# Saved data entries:
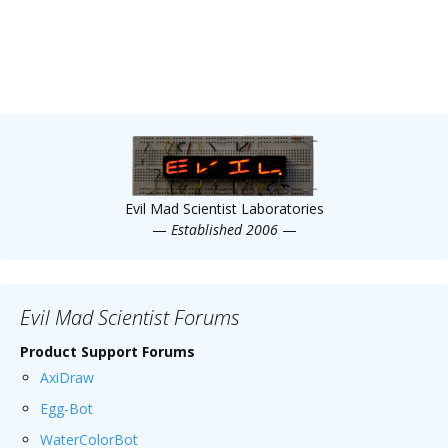
Evil Mad Scientist Laboratories
—
Established 2006
—
Evil Mad Scientist Forums
Product Support Forums
AxiDraw
Egg-Bot
WaterColorBot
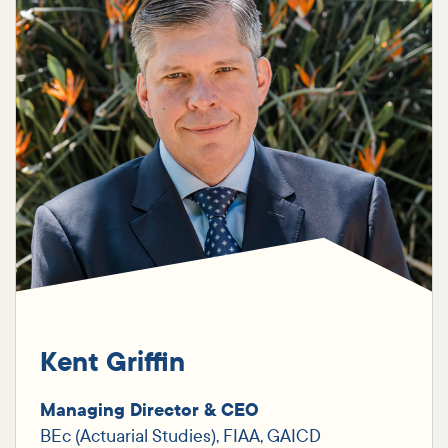
Kent Griffin
Managing Director & CEO
BEc (Actuarial Studies), FIAA, GAICD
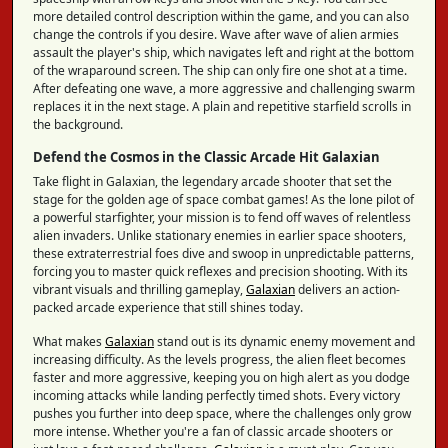
more detailed control description within the game, and you can also
change the controls if you desire. Wave after wave of alien armies
assault the player's ship, which navigates left and right at the bottom
of the wraparound screen. The ship can only fire one shot at a time.
After defeating one wave, a more aggressive and challenging swarm
replaces it in the next stage. A plain and repetitive starfield scrolls in
the background.
Defend the Cosmos in the Classic Arcade Hit Galaxian
Take flight in Galaxian, the legendary arcade shooter that set the
stage for the golden age of space combat games! As the lone pilot of
a powerful starfighter, your mission is to fend off waves of relentless
alien invaders. Unlike stationary enemies in earlier space shooters,
these extraterrestrial foes dive and swoop in unpredictable patterns,
forcing you to master quick reflexes and precision shooting. With its
vibrant visuals and thrilling gameplay,
Galaxian
delivers an action-
packed arcade experience that still shines today.
What makes
Galaxian
stand out is its dynamic enemy movement and
increasing difficulty. As the levels progress, the alien fleet becomes
faster and more aggressive, keeping you on high alert as you dodge
incoming attacks while landing perfectly timed shots. Every victory
pushes you further into deep space, where the challenges only grow
more intense. Whether you're a fan of classic arcade shooters or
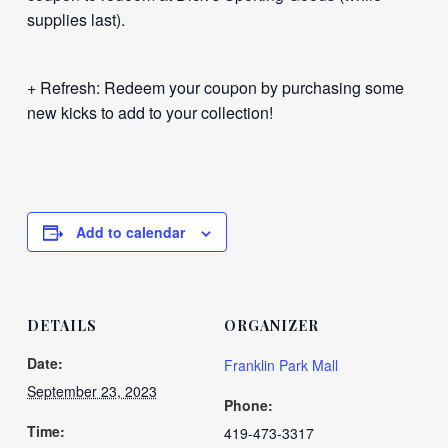
supplies last).
+ Refresh: Redeem your coupon by purchasing some
new kicks to add to your collection!
Add to calendar
DETAILS
ORGANIZER
Date:
Franklin Park Mall
September 23, 2023
Phone:
Time:
419-473-3317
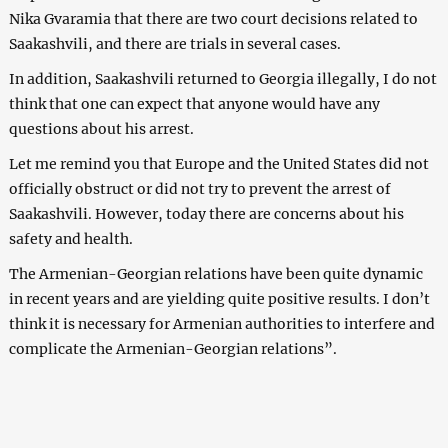
Nika Gvaramia that there are two court decisions related to
Saakashvili, and there are trials in several cases.
In addition, Saakashvili returned to Georgia illegally, I do not
think that one can expect that anyone would have any
questions about his arrest.
Let me remind you that Europe and the United States did not
officially obstruct or did not try to prevent the arrest of
Saakashvili. However, today there are concerns about his
safety and health.
The Armenian-Georgian relations have been quite dynamic
in recent years and are yielding quite positive results. I don’t
think it is necessary for Armenian authorities to interfere and
complicate the Armenian-Georgian relations”.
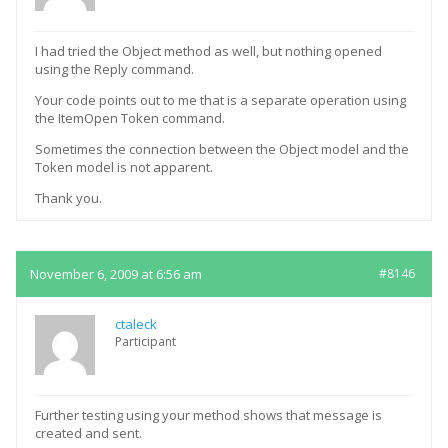
I had tried the Object method as well, but nothing opened
using the Reply command.
Your code points out to me that is a separate operation using
the ItemOpen Token command.
Sometimes the connection between the Object model and the
Token model is not apparent.
Thank you.
November 6, 2009 at 6:56 am
#8146
ctaleck
Participant
Further testing using your method shows that message is
created and sent.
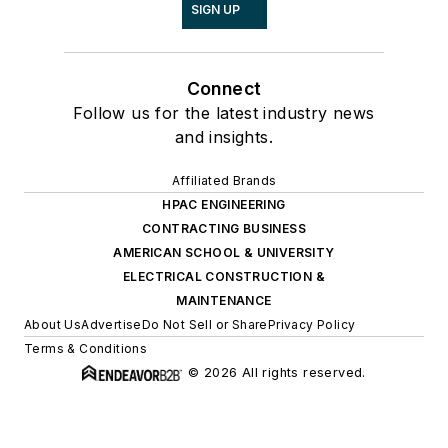
SIGN UP
Connect
Follow us for the latest industry news
and insights.
Affiliated Brands
HPAC ENGINEERING
CONTRACTING BUSINESS
AMERICAN SCHOOL & UNIVERSITY
ELECTRICAL CONSTRUCTION &
MAINTENANCE
About Us
Advertise
Do Not Sell or Share
Privacy Policy
Terms & Conditions
© 2026 All rights reserved.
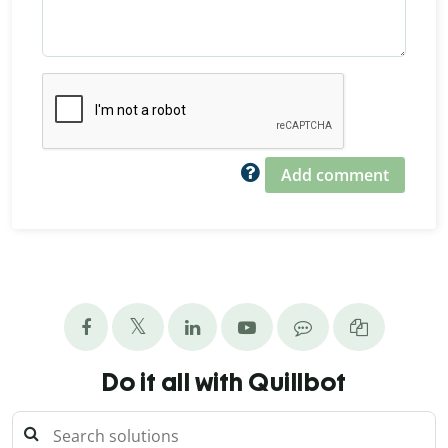
Add comment
Do it all with Quillbot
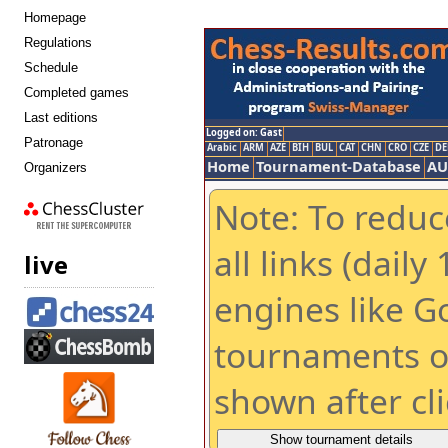
Homepage
Regulations
Schedule
Completed games
Last editions
Patronage
Organizers
chess cluster
live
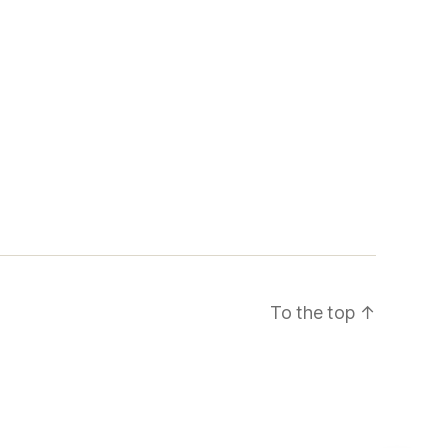
To the top
↑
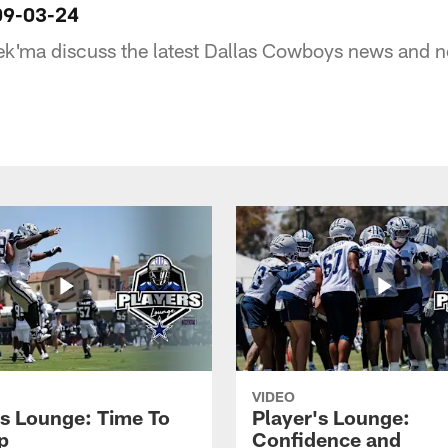
09-03-24
ek'ma discuss the latest Dallas Cowboys news and n
VIDEO
's Lounge: Time To
Player's Lounge:
p
Confidence and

# ASSIGNMENT:
Leave the pictures behind and transcribe every record above exactly.

# TASK ANSWER:
Evil Mad Scientist Laboratories
—
Established 2006
—
Evil Mad Scientist Forums
Product Support Forums
AxiDraw
Egg-Bot
WaterColorBot
Kent Griffin
Managing Director & CEO
BEc (Actuarial Studies), FIAA, GAICD
more detailed control description within the game, and you can also
change the controls if you desire. Wave after wave of alien armies
assault the player's ship, which navigates left and right at the bottom
of the wraparound screen. The ship can only fire one shot at a time.
After defeating one wave, a more aggressive and challenging swarm
replaces it in the next stage. A plain and repetitive starfield scrolls in
the background.
Defend the Cosmos in the Classic Arcade Hit Galaxian
Take flight in Galaxian, the legendary arcade shooter that set the
stage for the golden age of space combat games! As the lone pilot of
a powerful starfighter, your mission is to fend off waves of relentless
alien invaders. Unlike stationary enemies in earlier space shooters,
these extraterrestrial foes dive and swoop in unpredictable patterns,
forcing you to master quick reflexes and precision shooting. With its
vibrant visuals and thrilling gameplay,
Galaxian
delivers an action-
packed arcade experience that still shines today.
What makes
Galaxian
stand out is its dynamic enemy movement and
increasing difficulty. As the levels progress, the alien fleet becomes
faster and more aggressive, keeping you on high alert as you dodge
incoming attacks while landing perfectly timed shots. Every victory
pushes you further into deep space, where the challenges only grow
more intense. Whether you're a fan of classic arcade shooters or
supplies last).
+ Refresh: Redeem your coupon by purchasing some
new kicks to add to your collection!
Add to calendar
DETAILS
ORGANIZER
Date:
Franklin Park Mall
September 23, 2023
Phone:
Time:
419-473-3317
Nika Gvaramia that there are two court decisions related to
Saakashvili, and there are trials in several cases.
In addition, Saakashvili returned to Georgia illegally, I do not
think that one can expect that anyone would have any
questions about his arrest.
Let me remind you that Europe and the United States did not
officially obstruct or did not try to prevent the arrest of
Saakashvili. However, today there are concerns about his
safety and health.
The Armenian-Georgian relations have been quite dynamic
in recent years and are yielding quite positive results. I don’t
think it is necessary for Armenian authorities to interfere and
complicate the Armenian-Georgian relations”.
I had tried the Object method as well, but nothing opened
using the Reply command.
Your code points out to me that is a separate operation using
the ItemOpen Token command.
Sometimes the connection between the Object model and the
Token model is not apparent.
Thank you.
November 6, 2009 at 6:56 am
#8146
ctaleck
Participant
Further testing using your method shows that message is
created and sent.
SIGN UP
Connect
Follow us for the latest industry news
and insights.
Affiliated Brands
HPAC ENGINEERING
CONTRACTING BUSINESS
AMERICAN SCHOOL & UNIVERSITY
ELECTRICAL CONSTRUCTION &
MAINTENANCE
About Us
Advertise
Do Not Sell or Share
Privacy Policy
Terms & Conditions
© 2026 All rights reserved.
Add comment
Do it all with Quillbot
Homepage
Regulations
Schedule
Completed games
Last editions
Patronage
Organizers
chess cluster
live
To the top
↑
09-03-24
ek'ma discuss the latest Dallas Cowboys news and n
VIDEO
's Lounge: Time To
Player's Lounge:
p
Confidence and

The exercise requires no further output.